Furthermore, CMOS image sensors are emerging as a substitute for electron-multiplying CCDs (EMCCDs), says Leon van Rooijen, Business Line Director Global Security at Adimec. Because of their superior performance over CCDs in low-light conditions, EMCCDs often are deployed in applications like harbor or coastal surveillance.
But EMCCDs have distinct disadvantages. For example, an EMCCD must be cooled in order to offer the very best performance. “That is quite some challenge in the sense of integrating power consumption and in addition because you need to provide high voltage to the sensors,” van Rooijen says. “And if you need to have systems operating for a long duration without maintenance, an EMCCD is not really the most effective solution.”
To resolve these challenges, Adimec is focusing on image processing “to get the most from the latest generation CMOS to come closer to the performance global security customers are utilized to with EMCCD without all of the downsides in the cost, integration, and reliability,” van Rooijen says.
Adimec also is tackling the challenge of mitigating the turbulence that takes place with border surveillance systems over very long ranges, particularly as systems that have been using analog video are taking steps toward higher resolution imaging to cover the greater areas.
“When imaging at long range, you might have atmospheric turbulence through the heat rising from your ground, and also on sea level, rising or evaporated water creates problems regarding the haze,” van Rooijen says. “We are going to show turbulence mitigation in the low-latency hardware baked into our platform and definately will work with system integrators to optimize it for land and sea applications simply because they hold the biggest issues with turbulence.”

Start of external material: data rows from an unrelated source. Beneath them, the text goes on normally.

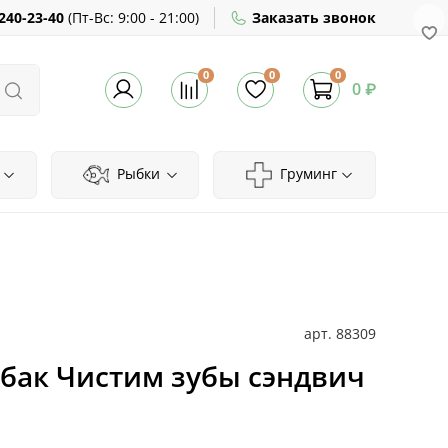
240-23-40
(
Пт-Вс:
9:00 - 21:00)
Заказать звонок
0
0
0
0 ₽
Рыбки
Груминг
арт.
88309
обак Чистим зубы сэндвич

A Lot More Than Pictures – Like machine vision systems deployed in industrial applications, border home security systems generate lots of data that will require analysis. “The surveillance industry traditionally has been a little slower to add analytics,” says Dr. Lee of Pyramid Imaging. “We see significant opportunity there and have been working with a lot of our customers in order that analytics are definitely more automated with regards to what is being detected and also to analyze that intrusion, and after that have the capacity to have a proper response.”
Some companies have developed software that identifies anomalies in persistent monitoring. For example, in case a passenger in the airport suddenly abandons a suitcase, the program will detect that this object is unattended nefqnm anything else around it continues to move.
Even with robust vision-based surveillance capabilities at all points of entry, U.S. border patrol and homeland security have to deal with a lot bigger threat. “The United States does a pretty good job checking people coming in, but we do a very poor job knowing if they ever leave,” Dr. Lee says. “We know how to solve that problem using technology, but that creates its own problems.
“A good place to do this is at the Automated Vision Inspection Machines in the TSA line, where you can use a mechanism to record everybody,” Dr. Lee continues. “But that is going to be expensive because you need to do this at each airport in the United States. Monitoring and recording slows things down, and TSA is under a lot of pressure to speed things up.” Another surveillance option that government departments have discussed takes noncontact fingerprints at TSA each time someone flies. “Much of the American public won’t tolerate that,” Dr. Lee says. “They are likely to argue that fingerprinting is just too much government oversight, which will result in a lot of pressure and pushback.”